13. Devils Due is the Live At Bukokan of G.I Joe, meaning it's terrible and ruined old things that didn't suck so bad.
14. Theres only like 3 G.I Joe sites worth a damn, and two of them are Smash The State and Broca Blutch. I don't know what the third one is, but 3 is a good number and gives me hope for this terrible fandom.
15. Dio Stories are usually completely awful.
16. Johnny Turk traded 4 HAVOCS for a Casio Keyboard and a copy of Lives In The Balance on tape.
17. Smash The State is the most important website about stupid action figures ever!

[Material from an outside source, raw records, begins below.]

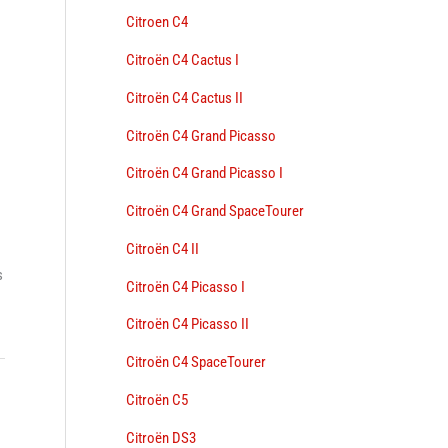
Citroen C4
Citroën C4 Cactus I
Citroën C4 Cactus II
Citroën C4 Grand Picasso
Citroën C4 Grand Picasso I
Citroën C4 Grand SpaceTourer
Citroën C4 II
s
Citroën C4 Picasso I
Citroën C4 Picasso II
Citroën C4 SpaceTourer
Citroën C5
→
Citroën DS3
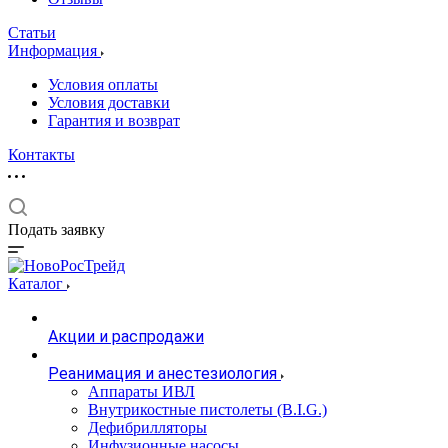
Статьи
Информация
Условия оплаты
Условия доставки
Гарантия и возврат
Контакты
Подать заявку
Каталог
Акции и распродажи
Реанимация и анестезиология
Аппараты ИВЛ
Внутрикостные пистолеты (B.I.G.)
Дефибрилляторы
Инфузионные насосы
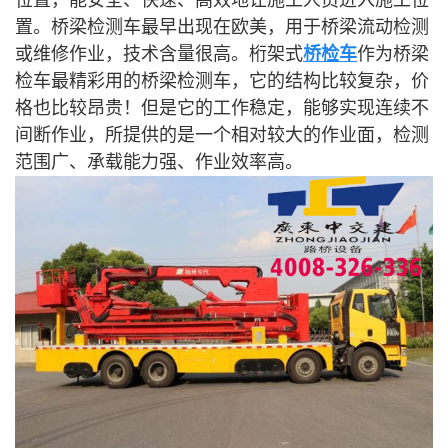
位置，能安全、快速、高效地让施工人员进入施工位
置。桥梁检测车最早出现在欧美，用于桥梁流动检测
或维修作业，技术含量很高。桁架式
桥检车
作为桥梁
检车最精彩用的桥梁检测车，它的结构比较复杂，价
格也比较昂贵！但是它的工作稳定，能够实现连续不
间断作业，所提供的是一个相对较大的作业面，检测
范围广、承载能力强、作业效率高。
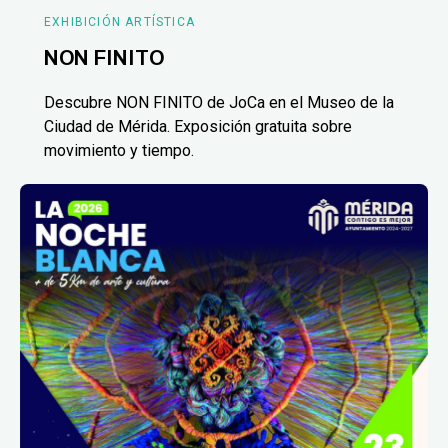
EXHIBICIÓN ARTÍSTICA
NON FINITO
Descubre NON FINITO de JoCa en el Museo de la
Ciudad de Mérida. Exposición gratuita sobre
movimiento y tiempo.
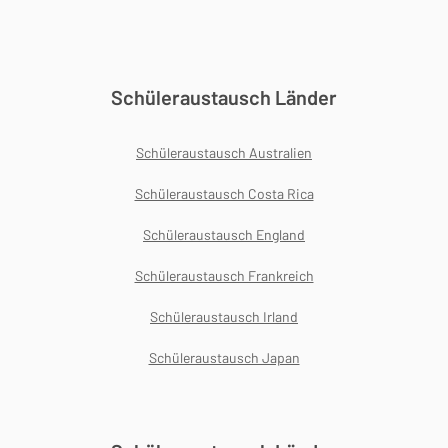
Schüleraustausch Länder
Schüleraustausch Australien
Schüleraustausch Costa Rica
Schüleraustausch England
Schüleraustausch Frankreich
Schüleraustausch Irland
Schüleraustausch Japan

Saturday, October 11, 2008
Dear G.I. Joe fans...
Thanks too Last Best Angry Man I have now seen a dio story worse than those ones about god and bad Grand Slam customs. Mainly because it's about Werewolves, murder and poorly computer rendered bitches. It's like a song written by Glenn Danzig, except without great melodies and was made by probably a bigger jerk
"SLURP SLURP" indeed
Okay what the fuck?
I don't know what's worse the fact someone made this, or the fact decided the scantily clad woman should lose her clothing during decapitation.
Well that was something I never wanted too see but I did, and it was god awful. Fuck you whoever made this
Sunday, October 5, 2008
VACATION 08
Me and Johnny Wilks Turk are mad burnt out after writing about people we don't like almost daily for like 3 months so we're gonna be cool guys and take a break before we become jerks who don't write anything good and not know when to stop, because we'd probably have to move to New England for that to happen, and fuck that place. So Smash The State is going on vacation for a little while, in the mean time you can read Broca Fucking Blutch or Buy This Guys Records
We'll be back to posting about how much we hate jerks sooner then later though, because jerks will be jerks.
Thursday, October 2, 2008
Someones gonna pay like 13 bucks for this
I really hope that pump is included to help neckbeards breathe after it hits them they spent like 10-13 bones on a figure that has less joint movements then the Han Solo figure from like 1978. How useful is a giant fucking pump in battle, is deep-six supposed to jump up and down on it and ruffle some papers Cobra has or blow wind in there faces so they get all uncomfortable? This crazyass jerk is also packaged with a Rock N Roll that can accually move his damn arms so hes weighing down a figure with an inferior body style but is a cool dude, so fuck this guy!
Wednesday, October 1, 2008
Economic Crisis M-m-m-megapost! (accually this shit is about the DIC cartoon)
Even Cobra cannot escape monetary problems! SIGN OF THE TIMES? Nah this shit was like 1992, Resolute could never even hope to be as brilliant as the DIC cartoon. Unless the Resolute intro has Heavy Duty ELBOW DROPPING THE FUCKING WATER:
Cartoons about toys are pretty lame anyway but back in the early 90's when I had no job I'd get up on Saturday mornings, smoke a few joints and watch the DIC cartoon, so that makes it better then the Sunbow one by default.